[Aim of the exercise]:
Repeat only the lines below from the one containing "o meet revised BOM requirements." through the one containing "products need ongoing management during", inclusive, exactly as written.

[Source information]:
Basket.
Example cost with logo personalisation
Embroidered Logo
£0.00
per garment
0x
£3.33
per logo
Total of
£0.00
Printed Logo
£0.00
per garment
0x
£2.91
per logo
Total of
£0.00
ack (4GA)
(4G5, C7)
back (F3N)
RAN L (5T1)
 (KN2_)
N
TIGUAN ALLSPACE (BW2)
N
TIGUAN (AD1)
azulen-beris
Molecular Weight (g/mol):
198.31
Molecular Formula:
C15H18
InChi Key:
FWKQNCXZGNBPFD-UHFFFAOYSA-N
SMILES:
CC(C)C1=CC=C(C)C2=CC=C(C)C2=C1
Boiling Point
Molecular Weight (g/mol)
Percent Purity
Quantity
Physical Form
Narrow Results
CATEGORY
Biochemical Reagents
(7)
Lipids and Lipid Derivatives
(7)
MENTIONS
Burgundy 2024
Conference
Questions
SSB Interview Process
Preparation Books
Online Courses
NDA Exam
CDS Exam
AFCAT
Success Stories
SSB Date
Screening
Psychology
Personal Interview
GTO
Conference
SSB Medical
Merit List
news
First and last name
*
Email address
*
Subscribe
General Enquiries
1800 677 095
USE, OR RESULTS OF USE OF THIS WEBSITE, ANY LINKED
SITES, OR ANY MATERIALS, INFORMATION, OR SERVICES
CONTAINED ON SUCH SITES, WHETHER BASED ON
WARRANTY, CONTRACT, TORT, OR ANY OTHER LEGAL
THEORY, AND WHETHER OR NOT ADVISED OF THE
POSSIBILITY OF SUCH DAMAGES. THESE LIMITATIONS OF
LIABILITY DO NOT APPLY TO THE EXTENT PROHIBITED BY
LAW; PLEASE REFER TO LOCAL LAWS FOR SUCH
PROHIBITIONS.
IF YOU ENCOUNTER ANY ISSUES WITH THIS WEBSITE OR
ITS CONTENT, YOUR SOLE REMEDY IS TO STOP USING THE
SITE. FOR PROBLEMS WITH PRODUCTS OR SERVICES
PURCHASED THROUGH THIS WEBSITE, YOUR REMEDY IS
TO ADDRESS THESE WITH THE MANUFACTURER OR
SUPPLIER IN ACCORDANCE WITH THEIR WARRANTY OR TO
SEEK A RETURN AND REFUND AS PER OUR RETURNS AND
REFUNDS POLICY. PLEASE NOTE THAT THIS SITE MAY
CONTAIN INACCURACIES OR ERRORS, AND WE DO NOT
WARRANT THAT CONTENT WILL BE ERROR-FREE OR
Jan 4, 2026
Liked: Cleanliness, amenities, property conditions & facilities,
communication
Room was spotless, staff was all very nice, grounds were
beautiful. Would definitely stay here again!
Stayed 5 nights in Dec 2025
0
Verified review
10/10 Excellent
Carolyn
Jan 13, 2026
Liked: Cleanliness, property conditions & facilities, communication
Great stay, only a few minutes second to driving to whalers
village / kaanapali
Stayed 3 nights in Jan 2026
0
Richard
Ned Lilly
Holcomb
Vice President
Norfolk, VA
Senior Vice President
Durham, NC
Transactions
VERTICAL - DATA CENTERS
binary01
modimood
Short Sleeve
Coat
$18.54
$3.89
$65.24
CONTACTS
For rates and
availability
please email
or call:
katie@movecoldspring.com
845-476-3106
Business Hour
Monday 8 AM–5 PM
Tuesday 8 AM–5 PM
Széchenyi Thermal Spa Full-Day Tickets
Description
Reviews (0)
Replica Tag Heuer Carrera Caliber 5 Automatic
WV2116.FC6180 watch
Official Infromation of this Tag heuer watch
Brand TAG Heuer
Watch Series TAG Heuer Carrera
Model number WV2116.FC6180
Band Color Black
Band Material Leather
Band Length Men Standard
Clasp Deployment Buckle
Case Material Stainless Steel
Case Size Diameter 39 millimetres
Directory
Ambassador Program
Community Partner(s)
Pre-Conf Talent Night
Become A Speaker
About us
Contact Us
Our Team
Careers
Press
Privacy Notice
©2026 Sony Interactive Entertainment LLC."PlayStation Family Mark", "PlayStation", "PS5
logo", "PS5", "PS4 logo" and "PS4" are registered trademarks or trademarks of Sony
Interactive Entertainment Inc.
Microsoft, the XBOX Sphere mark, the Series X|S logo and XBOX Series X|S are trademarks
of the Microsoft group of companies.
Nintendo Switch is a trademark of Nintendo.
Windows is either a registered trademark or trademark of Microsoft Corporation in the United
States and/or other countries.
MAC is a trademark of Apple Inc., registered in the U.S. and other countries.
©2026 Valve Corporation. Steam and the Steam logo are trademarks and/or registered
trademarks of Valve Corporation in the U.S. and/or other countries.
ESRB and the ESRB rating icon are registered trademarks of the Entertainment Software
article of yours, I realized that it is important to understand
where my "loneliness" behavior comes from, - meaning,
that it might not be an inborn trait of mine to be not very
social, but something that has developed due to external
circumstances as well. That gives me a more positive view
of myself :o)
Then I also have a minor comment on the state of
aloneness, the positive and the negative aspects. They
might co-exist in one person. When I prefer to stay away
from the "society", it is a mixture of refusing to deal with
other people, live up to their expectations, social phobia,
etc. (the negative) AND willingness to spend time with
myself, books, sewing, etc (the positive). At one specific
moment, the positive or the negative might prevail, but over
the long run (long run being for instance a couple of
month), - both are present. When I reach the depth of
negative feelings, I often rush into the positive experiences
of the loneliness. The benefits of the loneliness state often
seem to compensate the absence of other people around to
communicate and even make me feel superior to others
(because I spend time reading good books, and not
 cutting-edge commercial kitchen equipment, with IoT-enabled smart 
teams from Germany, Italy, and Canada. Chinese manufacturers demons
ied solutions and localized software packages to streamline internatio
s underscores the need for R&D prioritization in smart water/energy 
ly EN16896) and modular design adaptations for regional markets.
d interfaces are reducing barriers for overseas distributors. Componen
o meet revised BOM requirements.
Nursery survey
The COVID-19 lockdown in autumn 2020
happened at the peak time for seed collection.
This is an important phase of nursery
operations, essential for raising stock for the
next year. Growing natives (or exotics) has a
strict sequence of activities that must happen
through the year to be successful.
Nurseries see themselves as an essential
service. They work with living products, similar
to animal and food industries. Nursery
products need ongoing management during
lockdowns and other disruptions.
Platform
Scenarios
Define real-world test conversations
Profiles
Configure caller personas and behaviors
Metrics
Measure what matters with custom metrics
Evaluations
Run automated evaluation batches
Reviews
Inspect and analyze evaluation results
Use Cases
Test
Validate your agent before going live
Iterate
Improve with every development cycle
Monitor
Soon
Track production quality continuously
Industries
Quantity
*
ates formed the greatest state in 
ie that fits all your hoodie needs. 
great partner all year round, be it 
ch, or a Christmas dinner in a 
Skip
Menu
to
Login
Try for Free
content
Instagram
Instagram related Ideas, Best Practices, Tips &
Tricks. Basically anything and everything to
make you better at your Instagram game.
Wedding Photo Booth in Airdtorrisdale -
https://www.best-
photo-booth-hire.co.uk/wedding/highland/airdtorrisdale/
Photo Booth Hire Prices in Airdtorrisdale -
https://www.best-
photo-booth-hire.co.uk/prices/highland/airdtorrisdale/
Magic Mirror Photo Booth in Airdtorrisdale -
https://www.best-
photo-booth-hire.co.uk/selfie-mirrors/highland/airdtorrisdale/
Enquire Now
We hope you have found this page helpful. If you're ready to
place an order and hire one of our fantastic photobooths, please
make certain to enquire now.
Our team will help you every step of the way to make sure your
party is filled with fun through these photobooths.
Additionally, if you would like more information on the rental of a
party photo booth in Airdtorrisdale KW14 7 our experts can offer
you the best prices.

[Answer space]:
o meet revised BOM requirements.
Nursery survey
The COVID-19 lockdown in autumn 2020
happened at the peak time for seed collection.
This is an important phase of nursery
operations, essential for raising stock for the
next year. Growing natives (or exotics) has a
strict sequence of activities that must happen
through the year to be successful.
Nurseries see themselves as an essential
service. They work with living products, similar
to animal and food industries. Nursery
products need ongoing management during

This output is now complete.